I'm sure I'm missing something about how grouping works. When I use my own function within a summarize statement (after grouping) I get the same result for each group, which is wrong. Also I don't get any errors or warnings, it's just silently giving me the wrong answer.

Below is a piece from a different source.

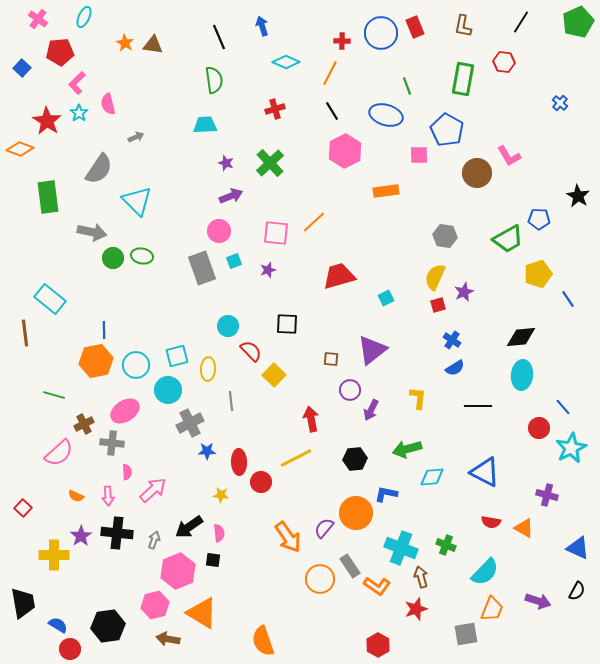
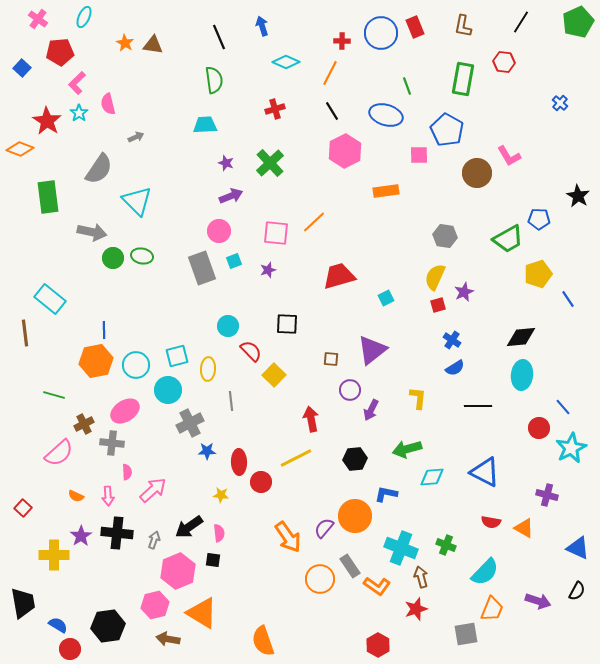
orange circle at (356, 513): moved 1 px left, 3 px down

My goal is to get this custom function to play nice with group_by.
Here is the code:
library(dplyr)
#data
transect <- data.frame(acronym = c("ABEESC", "ABIBAL", "AMMBRE", "ANTELE", "ABEESC", "ABIBAL", "AMMBRE"),
quad_id = c(1, 1, 1, 1, 2, 2, 2))
#scores
c_scores <- data.frame(acronym = c("ABEESC", "ABIBAL", "AMMBRE", "ANTELE"),
c = c(5, 6, 6, 10))
#custom fun
my_fun <- function(data, scores){
join <- left_join(data, scores, by = "acronym")
mean <- mean(join$c)
return(mean)
}
#this works
my_fun(transect, c_scores)
#this also works
transect %>% my_fun(., c_scores)
#this doesn't...
transect %>%
group_by(quad_id) %>%
summarise(mean_c = my_fun(., scores = c_scores))
this is my result:
quad_id | mean_c |
---|---|
1 | 6.29 |
2 | 6.29 |
this is what I want:
quad_id | mean_c |
---|---|
1 | 6.75 |
2 | 5.66 |
CodePudding user response:
We may use cur_data()
as input to the function instead of .
as .
can take the full dataset instead of subset of data in the group
library(dplyr)
transect %>%
group_by(quad_id) %>%
summarise(mean_c = my_fun(cur_data(), scores = c_scores))
-output
# A tibble: 2 × 2
quad_id mean_c
<dbl> <dbl>
1 1 6.75
2 2 5.67
If we want a message
when it is grouped, then use is_grouped_df
my_fun2 <- function(data, scores)
{
if(dplyr::is_grouped_df(data))
{
message("data is grouped, so use cur_data() as data")
}
left_join(data, scores, by = "acronym") %>%
pull(c) %>%
mean
}
-testing
> transect %>%
group_by(quad_id) %>%
summarise(mean_c = my_fun2(., scores = c_scores))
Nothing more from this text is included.